Uma das histórias de amor mais lindas da literatura e do cinema, na Netflix Massimo Calabria Matarweh / Netflix

Uma das histórias de amor mais lindas da literatura e do cinema, na Netflix

Uma mulher de origem nobre, influente e de posição social respeitável na Inglaterra pós-Primeira Guerra Mundial (1914-1918) encontra-se presa em um casamento infeliz, sem culpados evidentes. Embora tenha a opção de se deixar levar por um jardineiro viril e culto, leitor de James Joyce (1882-1941), sua atração vai além da aparência e da simplicidade do homem, tocando em algo mais profundo e mágico.

“O Amante de Lady Chatterley”, na Netflix, é uma obra que explora o amor, mas também serve como uma reflexão sobre o poder do ódio, que cresce silenciosamente, sufocando tudo ao redor com uma sutileza mortal. O filme, dirigido pela francesa Laure de Clermont-Tonnerre e baseado na obra de D. H. Lawrence (1885-1930), traz à tona uma das narrativas mais liricamente intensas da literatura, revivendo um período em que as emoções eram vividas de forma autêntica e devastadora.

No centro dessa história, Lady Chatterley, representada de forma mais proeminente do que seu amante, revela muito sobre a mensagem que Lawrence desejava transmitir. A narrativa se passa em um tempo em que a igualdade de gênero ainda era um ideal distante, mesmo em um contexto europeu marcado por ideais de liberdade, economia de mercado e utopias. Constance Reid, a protagonista, é apresentada como uma mulher à frente de sua época, uma figura que desafia as expectativas sociais.

O roteiro de David Magee não esconde que Constance já tinha experiências amorosas antes de se envolver com o baronete Clifford Chatterley, interpretado por Matthew Duckett. É possível inferir que foi Constance quem tomou a iniciativa no relacionamento que rapidamente levou ao casamento. Nesta adaptação, a sexta desde o trabalho de Marc Allégret em 1955, Emma Corrin traz à vida uma Lady Chatterley que desafia os costumes da época, permanecendo fiel à essência da narrativa de Lawrence.

O romancista deixa a cargo do público os julgamentos sobre Connie e Clifford. Clifford, um homem fraco, decide mudar-se com sua esposa para a sombria herdade de Wragby após retornar da guerra, incapaz de andar.
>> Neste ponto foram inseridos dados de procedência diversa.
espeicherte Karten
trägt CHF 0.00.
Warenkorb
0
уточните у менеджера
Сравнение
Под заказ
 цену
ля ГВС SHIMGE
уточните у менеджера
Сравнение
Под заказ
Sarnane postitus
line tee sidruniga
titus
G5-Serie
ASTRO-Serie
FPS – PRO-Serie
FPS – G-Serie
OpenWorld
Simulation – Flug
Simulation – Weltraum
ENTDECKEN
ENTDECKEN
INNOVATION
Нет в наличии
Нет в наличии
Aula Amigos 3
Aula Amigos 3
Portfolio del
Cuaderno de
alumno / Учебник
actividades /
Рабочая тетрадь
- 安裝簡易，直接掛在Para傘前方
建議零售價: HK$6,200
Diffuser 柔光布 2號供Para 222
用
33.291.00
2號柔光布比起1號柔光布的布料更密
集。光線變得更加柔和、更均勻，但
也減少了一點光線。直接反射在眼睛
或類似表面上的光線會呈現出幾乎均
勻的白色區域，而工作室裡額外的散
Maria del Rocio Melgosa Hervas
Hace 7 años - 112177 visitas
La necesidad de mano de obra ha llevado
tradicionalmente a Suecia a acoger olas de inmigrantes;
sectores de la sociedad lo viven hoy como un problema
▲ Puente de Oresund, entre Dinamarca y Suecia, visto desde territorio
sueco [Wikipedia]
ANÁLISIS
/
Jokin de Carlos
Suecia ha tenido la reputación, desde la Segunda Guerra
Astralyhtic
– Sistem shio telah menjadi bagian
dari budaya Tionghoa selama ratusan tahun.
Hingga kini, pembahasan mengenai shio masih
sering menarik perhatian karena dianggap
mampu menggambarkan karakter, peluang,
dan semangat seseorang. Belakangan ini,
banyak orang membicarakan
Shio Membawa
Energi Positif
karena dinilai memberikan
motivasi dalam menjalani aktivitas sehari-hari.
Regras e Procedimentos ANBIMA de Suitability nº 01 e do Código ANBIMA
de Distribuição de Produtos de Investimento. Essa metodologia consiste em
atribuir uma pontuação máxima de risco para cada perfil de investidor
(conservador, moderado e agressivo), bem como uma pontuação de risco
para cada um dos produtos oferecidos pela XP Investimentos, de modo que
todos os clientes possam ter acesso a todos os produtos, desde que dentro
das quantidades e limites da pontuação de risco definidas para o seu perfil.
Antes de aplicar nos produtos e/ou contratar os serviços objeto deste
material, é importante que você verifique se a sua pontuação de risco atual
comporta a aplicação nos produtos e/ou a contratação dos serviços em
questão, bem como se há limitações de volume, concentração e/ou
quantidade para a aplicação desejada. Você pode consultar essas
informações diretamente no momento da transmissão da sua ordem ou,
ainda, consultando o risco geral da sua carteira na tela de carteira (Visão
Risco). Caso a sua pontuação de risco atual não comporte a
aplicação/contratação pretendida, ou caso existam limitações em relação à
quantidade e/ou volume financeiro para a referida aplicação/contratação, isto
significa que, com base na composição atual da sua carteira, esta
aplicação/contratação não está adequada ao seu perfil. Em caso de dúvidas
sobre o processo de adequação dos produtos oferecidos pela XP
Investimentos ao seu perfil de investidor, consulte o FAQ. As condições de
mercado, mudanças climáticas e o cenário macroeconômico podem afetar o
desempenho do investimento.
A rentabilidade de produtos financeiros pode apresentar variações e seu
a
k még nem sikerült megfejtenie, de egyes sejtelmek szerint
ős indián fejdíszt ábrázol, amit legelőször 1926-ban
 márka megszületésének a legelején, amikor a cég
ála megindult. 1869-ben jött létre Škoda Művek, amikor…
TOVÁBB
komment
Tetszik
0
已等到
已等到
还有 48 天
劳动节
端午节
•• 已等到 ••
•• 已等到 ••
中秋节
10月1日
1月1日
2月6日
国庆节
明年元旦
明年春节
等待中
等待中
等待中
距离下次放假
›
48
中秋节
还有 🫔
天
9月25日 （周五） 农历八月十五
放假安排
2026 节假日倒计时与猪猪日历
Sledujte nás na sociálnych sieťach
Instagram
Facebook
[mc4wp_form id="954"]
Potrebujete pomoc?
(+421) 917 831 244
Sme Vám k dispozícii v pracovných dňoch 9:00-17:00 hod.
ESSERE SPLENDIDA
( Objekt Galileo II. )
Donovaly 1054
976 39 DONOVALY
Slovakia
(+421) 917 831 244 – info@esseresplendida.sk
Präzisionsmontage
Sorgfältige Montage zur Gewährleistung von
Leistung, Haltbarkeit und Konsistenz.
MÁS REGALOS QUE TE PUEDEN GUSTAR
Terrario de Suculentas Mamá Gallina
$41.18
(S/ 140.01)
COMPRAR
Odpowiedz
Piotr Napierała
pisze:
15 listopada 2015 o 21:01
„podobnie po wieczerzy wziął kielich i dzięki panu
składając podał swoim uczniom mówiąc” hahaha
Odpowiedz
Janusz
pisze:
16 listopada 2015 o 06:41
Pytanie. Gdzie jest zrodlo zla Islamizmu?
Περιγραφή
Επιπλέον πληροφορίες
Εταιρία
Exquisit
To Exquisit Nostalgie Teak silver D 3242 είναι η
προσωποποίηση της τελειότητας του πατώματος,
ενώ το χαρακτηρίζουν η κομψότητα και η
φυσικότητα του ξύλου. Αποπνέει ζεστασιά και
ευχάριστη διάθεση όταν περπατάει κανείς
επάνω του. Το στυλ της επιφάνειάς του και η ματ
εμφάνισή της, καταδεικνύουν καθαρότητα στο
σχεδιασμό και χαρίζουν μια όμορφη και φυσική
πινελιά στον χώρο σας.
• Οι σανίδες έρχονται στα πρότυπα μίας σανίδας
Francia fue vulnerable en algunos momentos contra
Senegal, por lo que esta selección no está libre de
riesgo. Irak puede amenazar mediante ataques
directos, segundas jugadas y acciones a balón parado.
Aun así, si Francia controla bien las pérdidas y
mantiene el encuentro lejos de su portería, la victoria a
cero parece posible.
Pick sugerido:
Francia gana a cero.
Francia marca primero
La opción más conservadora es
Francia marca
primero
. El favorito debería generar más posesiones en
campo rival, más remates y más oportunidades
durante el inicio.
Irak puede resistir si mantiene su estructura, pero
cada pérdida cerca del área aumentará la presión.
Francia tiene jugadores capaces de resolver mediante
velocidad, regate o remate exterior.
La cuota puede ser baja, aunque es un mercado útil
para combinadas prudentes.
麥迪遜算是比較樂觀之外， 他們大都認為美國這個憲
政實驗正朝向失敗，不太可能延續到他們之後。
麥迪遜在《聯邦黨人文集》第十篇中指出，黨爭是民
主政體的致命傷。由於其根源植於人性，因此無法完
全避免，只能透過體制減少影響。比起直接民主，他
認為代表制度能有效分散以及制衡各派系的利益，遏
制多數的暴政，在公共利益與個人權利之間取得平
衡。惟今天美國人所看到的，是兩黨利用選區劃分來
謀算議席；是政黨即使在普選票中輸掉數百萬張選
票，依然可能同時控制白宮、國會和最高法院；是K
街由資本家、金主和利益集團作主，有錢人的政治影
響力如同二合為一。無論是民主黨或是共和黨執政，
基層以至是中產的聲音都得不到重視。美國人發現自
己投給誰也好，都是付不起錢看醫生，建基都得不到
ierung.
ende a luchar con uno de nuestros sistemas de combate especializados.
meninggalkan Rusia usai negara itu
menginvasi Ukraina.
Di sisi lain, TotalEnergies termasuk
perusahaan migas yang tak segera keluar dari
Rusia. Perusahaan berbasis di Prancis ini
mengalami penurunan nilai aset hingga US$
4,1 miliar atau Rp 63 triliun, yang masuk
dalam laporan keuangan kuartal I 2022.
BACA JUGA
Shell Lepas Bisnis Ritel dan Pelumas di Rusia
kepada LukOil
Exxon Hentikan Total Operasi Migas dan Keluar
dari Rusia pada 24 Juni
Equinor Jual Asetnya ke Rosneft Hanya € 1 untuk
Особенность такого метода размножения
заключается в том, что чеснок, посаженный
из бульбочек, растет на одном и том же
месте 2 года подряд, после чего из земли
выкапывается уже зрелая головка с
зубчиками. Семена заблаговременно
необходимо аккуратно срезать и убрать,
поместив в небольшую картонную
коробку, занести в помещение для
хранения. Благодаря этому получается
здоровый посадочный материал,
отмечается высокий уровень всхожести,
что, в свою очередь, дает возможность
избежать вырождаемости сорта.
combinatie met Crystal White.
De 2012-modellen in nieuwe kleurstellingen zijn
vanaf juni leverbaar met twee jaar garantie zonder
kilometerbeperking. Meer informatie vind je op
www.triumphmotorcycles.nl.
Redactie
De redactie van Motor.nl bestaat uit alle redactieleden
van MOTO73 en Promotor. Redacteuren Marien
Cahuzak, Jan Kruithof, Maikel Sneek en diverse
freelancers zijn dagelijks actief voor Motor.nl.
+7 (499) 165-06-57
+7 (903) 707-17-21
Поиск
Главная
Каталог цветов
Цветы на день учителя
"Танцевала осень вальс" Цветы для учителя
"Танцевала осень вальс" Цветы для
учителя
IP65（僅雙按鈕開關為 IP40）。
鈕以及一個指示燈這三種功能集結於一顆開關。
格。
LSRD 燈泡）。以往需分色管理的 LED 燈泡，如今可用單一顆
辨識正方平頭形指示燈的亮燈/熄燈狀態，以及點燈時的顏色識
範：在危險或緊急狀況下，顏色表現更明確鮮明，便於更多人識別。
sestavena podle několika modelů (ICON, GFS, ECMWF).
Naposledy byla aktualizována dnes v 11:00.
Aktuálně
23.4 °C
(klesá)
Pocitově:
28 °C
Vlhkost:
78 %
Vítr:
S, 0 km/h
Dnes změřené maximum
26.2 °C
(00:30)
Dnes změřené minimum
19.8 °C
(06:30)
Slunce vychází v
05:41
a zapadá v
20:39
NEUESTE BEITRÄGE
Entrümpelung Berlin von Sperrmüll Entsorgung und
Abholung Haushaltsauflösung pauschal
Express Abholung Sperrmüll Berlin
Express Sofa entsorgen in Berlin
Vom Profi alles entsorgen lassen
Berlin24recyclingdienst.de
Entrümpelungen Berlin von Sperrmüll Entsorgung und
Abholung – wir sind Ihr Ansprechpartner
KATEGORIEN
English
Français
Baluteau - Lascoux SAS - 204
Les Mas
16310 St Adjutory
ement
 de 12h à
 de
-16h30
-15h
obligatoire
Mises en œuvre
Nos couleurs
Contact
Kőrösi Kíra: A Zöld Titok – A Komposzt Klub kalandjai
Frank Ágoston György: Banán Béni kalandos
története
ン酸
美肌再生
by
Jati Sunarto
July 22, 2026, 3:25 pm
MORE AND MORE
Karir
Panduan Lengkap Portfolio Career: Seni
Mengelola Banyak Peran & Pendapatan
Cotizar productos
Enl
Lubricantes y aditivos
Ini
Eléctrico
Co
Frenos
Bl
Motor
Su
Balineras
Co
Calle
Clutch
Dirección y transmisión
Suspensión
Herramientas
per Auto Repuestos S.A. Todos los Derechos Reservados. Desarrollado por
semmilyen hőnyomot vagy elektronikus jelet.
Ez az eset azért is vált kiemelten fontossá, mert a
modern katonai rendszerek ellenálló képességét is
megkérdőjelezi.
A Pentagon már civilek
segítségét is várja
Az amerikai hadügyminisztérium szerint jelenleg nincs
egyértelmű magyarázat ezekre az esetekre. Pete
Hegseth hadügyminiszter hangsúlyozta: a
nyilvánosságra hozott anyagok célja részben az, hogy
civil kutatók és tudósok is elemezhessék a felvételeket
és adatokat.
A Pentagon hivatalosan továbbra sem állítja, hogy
Clermont-Tonnerre explora a pulsão de morte que permeia a história, ajustando-a ao temperamento inquieto de Lady Chatterley, também paralisada por sua mudança abrupta para Wragby.

A performance de Corrin faz com que o espectador se resigne à inação autodestrutiva da personagem, como uma fera que, encurralada por um caçador, é subitamente abalada pelo encontro que impulsiona a trama. Uma declaração de Clifford antes desse encontro destrói os últimos vestígios de esperança de Constance por um casamento mais feliz.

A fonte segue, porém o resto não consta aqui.